O NAUFRÁGIO DO SAN PEDRO DE ALCÂNTARA EM PENICHE NO ANO DE 1786
TRAGÉDIA MARÍTIMA E SOLIDARIEDADE INTERNACIONAL (*)
Carlos Rodarte Veloso
“Correio Transmontano”, 18 de Novembro de 2018
Fez este ano 232 anos que ocorreu o naufrágio do célebre navio de guerra espanhol San Pedro de Alcântara, em Peniche . Este navio, com as suas sessenta peças de artilharia e 419 ocupantes entre tripulação e passageiros, carregado com os tesouros do Peru, tinha partido de Lima a 14 de Abril de 1784, com destino à cidade de Cádis. A bordo viajava, prisioneiro, com outros peruanos, o filho do último rei inca Tupac-Amaru II, Fernando Tupac-Amaru, com 11 anos de idade, o qual se salvou da morte no mar, mas não da prisão à qual o tinham destinado, em Espanha.

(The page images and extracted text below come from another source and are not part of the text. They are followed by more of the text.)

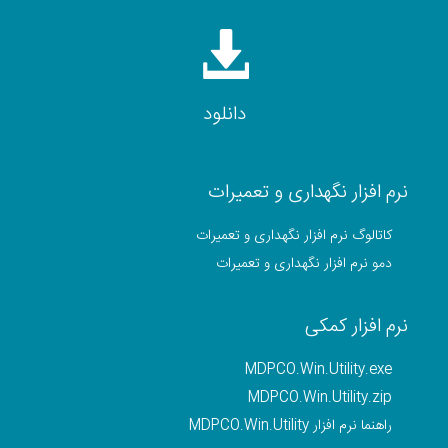
دانلود
نرم افزار نگهداری و تعمیرات
کاتالوگ نرم افزار نگهداری و تعمیرات
دمو نرم افزار نگهداری و تعمیرات
نرم افزار کمکی
MDPCO.Win.Utility.exe
MDPCO.Win.Utility.zip
راهنما نرم افزار MDPCO.Win.Utility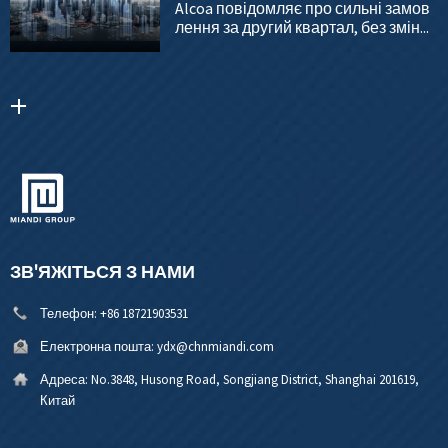
Alcoa повідомляє про сильні замов
лення за другий квартал, без змін...
ЗВ'ЯЖІТЬСЯ З НАМИ
Телефон:
+86 18721903531
Електронна пошта:
ydx@chnmiandi.com
Адреса:
No.3848, Husong Road, Songjiang District, Shanghai 201619,
Китай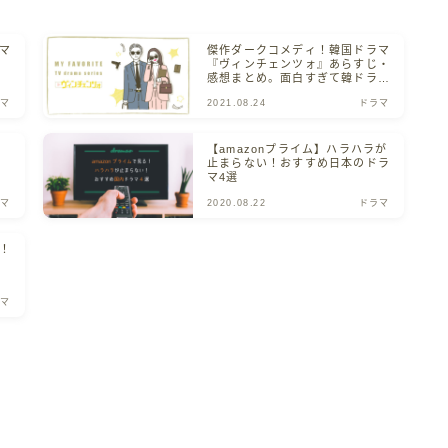
マ
傑作ダークコメディ！韓国ドラマ
『ヴィンチェンツォ』あらすじ・
感想まとめ。面白すぎて韓ドラに
ハマる作品。
マ
2021.08.24
ドラマ
躍
【amazonプライム】ハラハラが
止まらない！おすすめ日本のドラ
マ4選
マ
2020.08.22
ドラマ
！
マ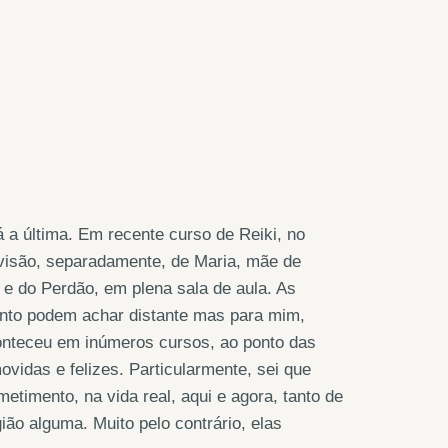
á a última. Em recente curso de Reiki, no
 visão, separadamente, de Maria, mãe de
e do Perdão, em plena sala de aula. As
nto podem achar distante mas para mim,
conteceu em inúmeros cursos, ao ponto das
das e felizes. Particularmente, sei que
etimento, na vida real, aqui e agora, tanto de
ão alguma. Muito pelo contrário, elas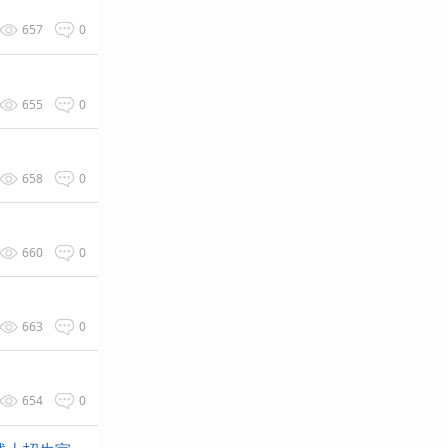
657
0
655
0
658
0
660
0
663
0
654
0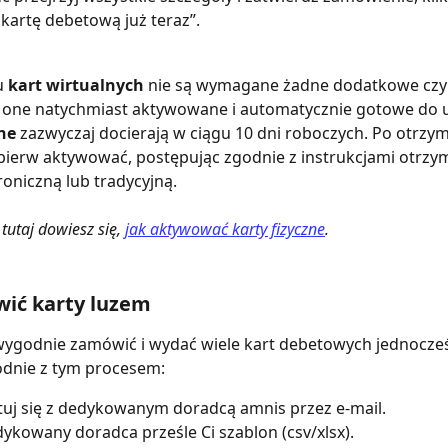
artę debetową już teraz”.
 
kart wirtualnych
 nie są wymagane żadne dodatkowe czyn
 one natychmiast aktywowane i automatycznie gotowe do u
ne
 zazwyczaj docierają w ciągu 10 dni roboczych. Po otrzym
jpierw aktywować, postępując zgodnie z instrukcjami otrzy
roniczną lub tradycyjną.
 tutaj dowiesz się, 
jak aktywować karty fizyczne
.
wić karty luzem
 wygodnie zamówić i wydać wiele kart debetowych jednocześ
odnie z tym procesem:
uj się z dedykowanym doradcą amnis przez e-mail.
ykowany doradca prześle Ci szablon (csv/xlsx).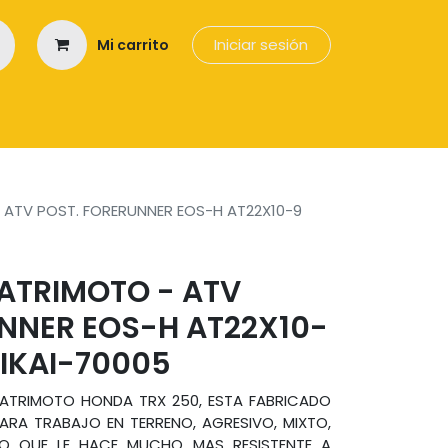
Iniciar sesión
Mi carrito
os
 ATV POST. FORERUNNER EOS-H AT22X10-9
ATRIMOTO - ATV
NNER EOS-H AT22X10-
KIKAI-70005
UATRIMOTO HONDA TRX 250, ESTA FABRICADO
ARA TRABAJO EN TERRENO, AGRESIVO, MIXTO,
LO QUE LE HACE MUCHO MAS RESISTENTE A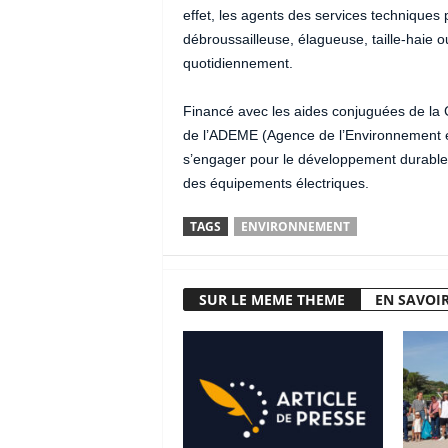
effet, les agents des services techniques 
débroussailleuse, élagueuse, taille-haie ou
quotidiennement.
Financé avec les aides conjuguées de la
de l’ADEME (Agence de l’Environnement et 
s’engager pour le développement durable a
des équipements électriques.
TAGS
ENVIRONNEMENT
SUR LE MEME THEME
EN SAVOIR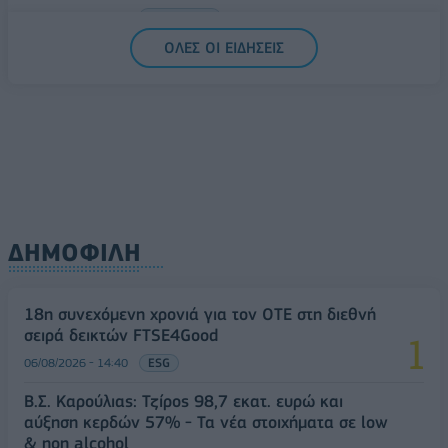
06/08/2026 - 14:59
ΟΙΚΟΝΟΜΙΑ
ΟΛΕΣ ΟΙ ΕΙΔΗΣΕΙΣ
ΔΗΜΟΦΙΛΗ
18η συνεχόμενη χρονιά για τον ΟΤΕ στη διεθνή
σειρά δεικτών FTSE4Good
06/08/2026 - 14:40
ESG
Β.Σ. Καρούλιας: Τζίρος 98,7 εκατ. ευρώ και
αύξηση κερδών 57% - Τα νέα στοιχήματα σε low
& non alcohol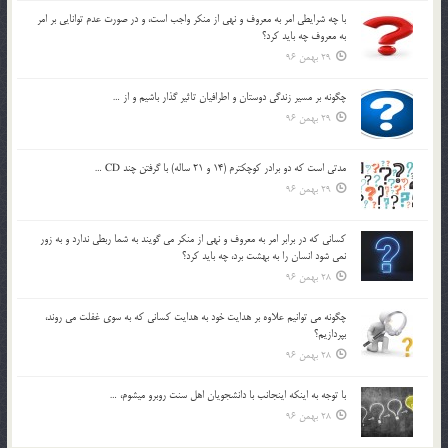
با چه شرايطي امر به معروف و نهي از منکر واجب است، و در صورت عدم توانايي بر امر
به معروف چه بايد کرد؟
29 بهمن 96
چگونه بر مسير زندگي دوستان و اطرافيان تاثير گذار باشيم و از …
29 بهمن 96
مدتي است كه دو برادر كوچكترم (14 و 21 ساله) با گرفتن چند CD …
29 بهمن 96
كساني كه در برابر امر به معروف و نهي از منكر مي گويند به شما ربطي ندارد و به زور
نمي شود انسان را به بهشت برد، چه بايد كرد؟
28 بهمن 96
چگونه مي توانيم علاوه بر هدايت خود به هدايت كساني كه به سوي غفلت مي روند،
بپردازيم؟
28 بهمن 96
با توجه به اينكه اينجانب با دانشجويان اهل سنت روبرو مي‎شوم، …
28 بهمن 96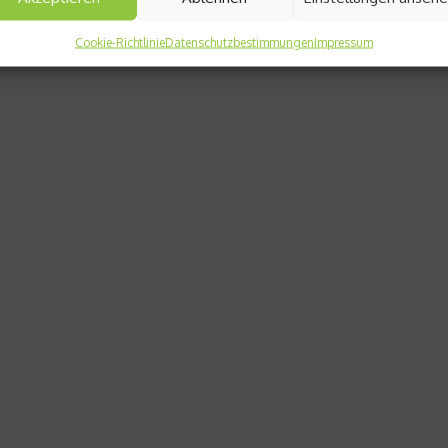
Cookie-Richtlinie
Datenschutzbestimmungen
Impressum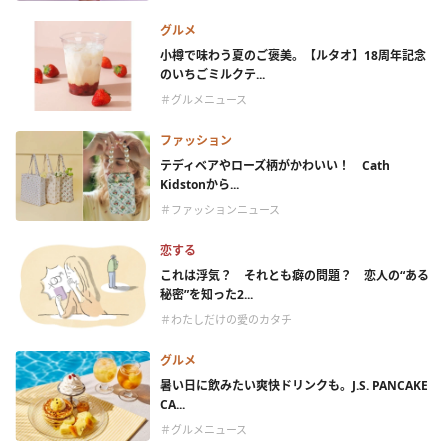
グルメ
小樽で味わう夏のご褒美。【ルタオ】18周年記念
のいちごミルクテ...
＃グルメニュース
ファッション
テディベアやローズ柄がかわいい！ Cath
Kidstonから...
＃ファッションニュース
恋する
これは浮気？ それとも癖の問題？ 恋人の“ある
秘密”を知った2...
＃わたしだけの愛のカタチ
グルメ
暑い日に飲みたい爽快ドリンクも。J.S. PANCAKE
CA...
＃グルメニュース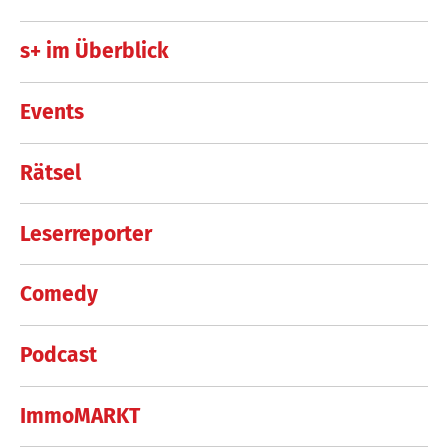
s+ im Überblick
Events
Rätsel
Leserreporter
Comedy
Podcast
ImmoMARKT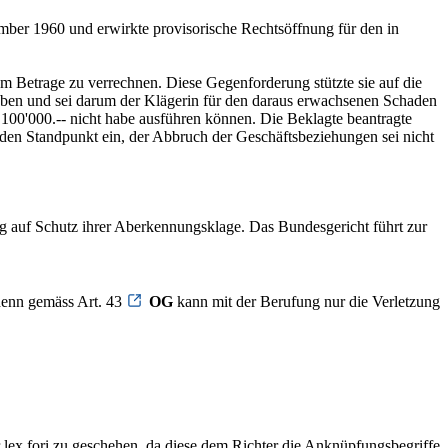
mber 1960 und erwirkte provisorische Rechtsöffnung für den in
m Betrage zu verrechnen. Diese Gegenforderung stützte sie auf die
hoben und sei darum der Klägerin für den daraus erwachsenen Schaden
. 100'000.-- nicht habe ausführen können. Die Beklagte beantragte
 den Standpunkt ein, der Abbruch der Geschäftsbeziehungen sei nicht
ag auf Schutz ihrer Aberkennungsklage. Das Bundesgericht führt zur
 denn gemäss Art. 43
OG
kann mit der Berufung nur die Verletzung
 lex fori zu geschehen, da diese dem Richter die Anknüpfungsbegriffe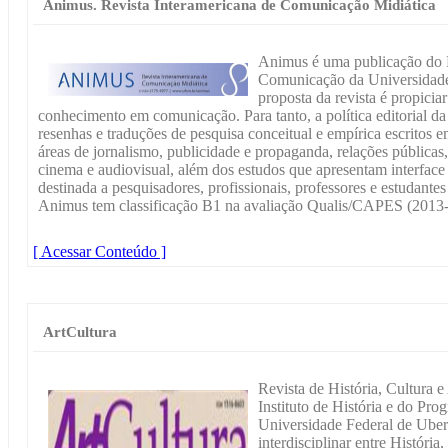
Animus. Revista Interamericana de Comunicação Midiática
Animus é uma publicação do
Comunicação da Universidade
proposta da revista é propicia
conhecimento em comunicação. Para tanto, a política editorial da
resenhas e traduções de pesquisa conceitual e empírica escritos 
áreas de jornalismo, publicidade e propaganda, relações públicas, 
cinema e audiovisual, além dos estudos que apresentam interface
destinada a pesquisadores, profissionais, professores e estudante
Animus tem classificação B1 na avaliação Qualis/CAPES (2013-2
[ Acessar Conteúdo ]
ArtCultura
Revista de História, Cultura 
Instituto de História e do Pr
Universidade Federal de Uber
interdisciplinar entre História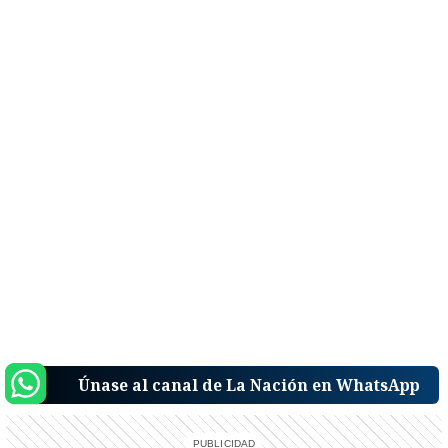
Únase al canal de La Nación en WhatsApp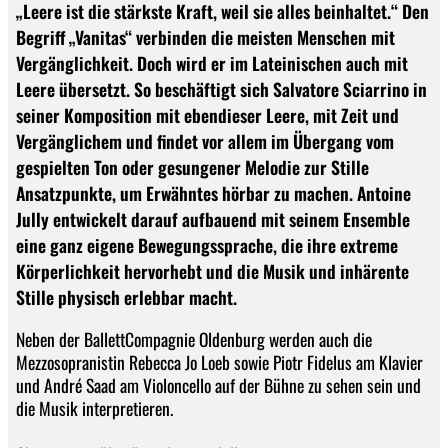
„Leere ist die stärkste Kraft, weil sie alles beinhaltet.“ Den
Begriff „Vanitas“ verbinden die meisten Menschen mit
Vergänglichkeit. Doch wird er im Lateinischen auch mit
Leere übersetzt. So beschäftigt sich Salvatore Sciarrino in
seiner Komposition mit ebendieser Leere, mit Zeit und
Vergänglichem und findet vor allem im Übergang vom
gespielten Ton oder gesungener Melodie zur Stille
Ansatzpunkte, um Erwähntes hörbar zu machen. Antoine
Jully entwickelt darauf aufbauend mit seinem Ensemble
eine ganz eigene Bewegungssprache, die ihre extreme
Körperlichkeit hervorhebt und die Musik und inhärente
Stille physisch erlebbar macht.
Neben der BallettCompagnie Oldenburg werden auch die
Mezzosopranistin Rebecca Jo Loeb sowie Piotr Fidelus am Klavier
und André Saad am Violoncello auf der Bühne zu sehen sein und
die Musik interpretieren.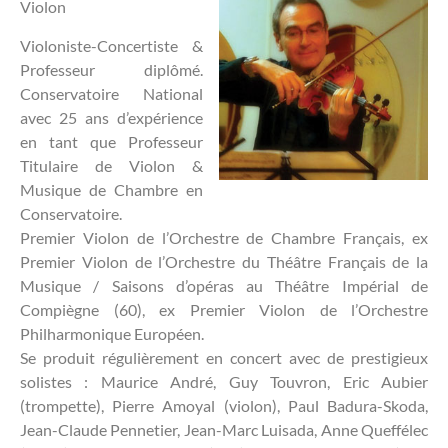
Violon
Violoniste-Concertiste &
Professeur diplômé.
Conservatoire National
avec 25 ans d’expérience
en tant que Professeur
Titulaire de Violon &
Musique de Chambre en
Conservatoire.
Premier Violon de l’Orchestre de Chambre Français, ex
Premier Violon de l’Orchestre du Théâtre Français de la
Musique / Saisons d’opéras au Théâtre Impérial de
Compiègne (60), ex Premier Violon de l’Orchestre
Philharmonique Européen.
Se produit régulièrement en concert avec de prestigieux
solistes : Maurice André, Guy Touvron, Eric Aubier
(trompette), Pierre Amoyal (violon), Paul Badura-Skoda,
Jean-Claude Pennetier, Jean-Marc Luisada, Anne Queffélec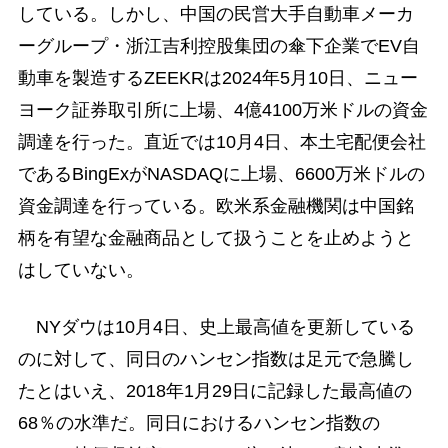
している。しかし、中国の民営大手自動車メーカ
ーグループ・浙江吉利控股集団の傘下企業でEV自
動車を製造するZEEKRは2024年5月10日、ニュー
ヨーク証券取引所に上場、4億4100万米ドルの資金
調達を行った。直近では10月4日、本土宅配便会社
であるBingExがNASDAQに上場、6600万米ドルの
資金調達を行っている。欧米系金融機関は中国銘
柄を有望な金融商品として扱うことを止めようと
はしていない。
NYダウは10月4日、史上最高値を更新している
のに対して、同日のハンセン指数は足元で急騰し
たとはいえ、2018年1月29日に記録した最高値の
68％の水準だ。同日におけるハンセン指数の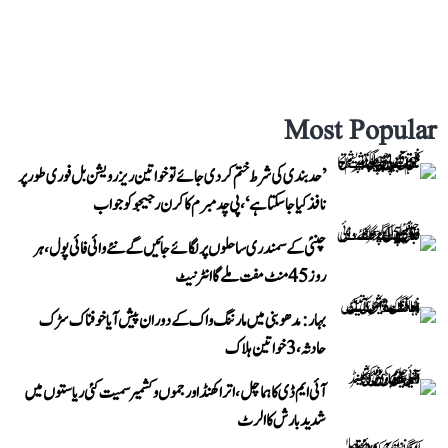
Most Popular
’حد بندی کی شرط ختم کر دی جائے تو خواتین ریزرویشن بل فوری طور پر
نافذ کیا جا سکتا ہے‘، پی چدمبرم کا کرن رجیجو کو جواب
چنئی کے سمندری ساحلوں پر لگائے جائیں گے نئے وائی فائی پول، ہر
روز 45 منٹ مفت ملے گا انٹرنیٹ
بہار: مدھوبنی میں مارننگ واک کے دوران پیش آیا خوفناک سڑک
حادثہ، 3 خواتین ہلاک
آئی ایم ڈی کا ہماچل، اتراکھنڈ اور جموں و کشمیر سمیت کئی ریاستوں میں
شدید بارش کا الرٹ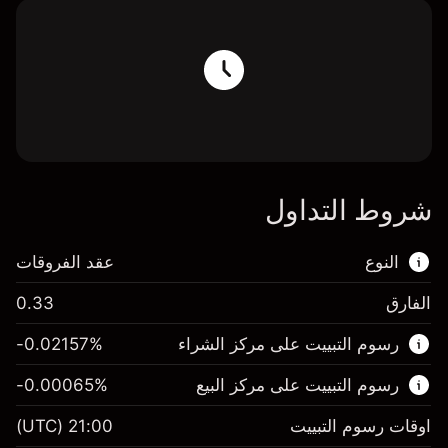
شروط التداول
النوع
عقد الفروقات
الفارق
0.33
هذا السوق المالي متاح للتداول من خلال عقود
رسوم التبييت على مركز الشراء
%
-0.02157
الفروقات.
رسوم التبييت على مركز البيع
%
-0.00065
اعرف المزيد عن:
عقود الفروقات
اوقات رسوم التبييت
21:00
(UTC)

O naufrágio, na noite de 2 para 3 de Fevereiro de 1786, contra os recifes do grande rochedo em forma de torre, a Papôa, provocou uma sentida emoção entre a população marítima da vila que, em vez de pilhar os salvados do navio e os próprios sobreviventes, com era então prática corrente entre muitos povos vivendo junto ao mar, salvou muitos da morte, tratou dos feridos e alimentou e vestiu carinhosamente todos os sobreviventes com eles dividindo as suas casas e recursos. As operações de salvamento foram documentadas pelas pinturas de Jean Pillement (fig.1), um artista francês residente em Portugal, que de imediato se deslocou ao local. Outro artista, este espanhol, Luis Peret Y Alcázar, também deixou testemunhos gráficos da tragédia e subsequentes acções de recuperação de salvados (fig.2).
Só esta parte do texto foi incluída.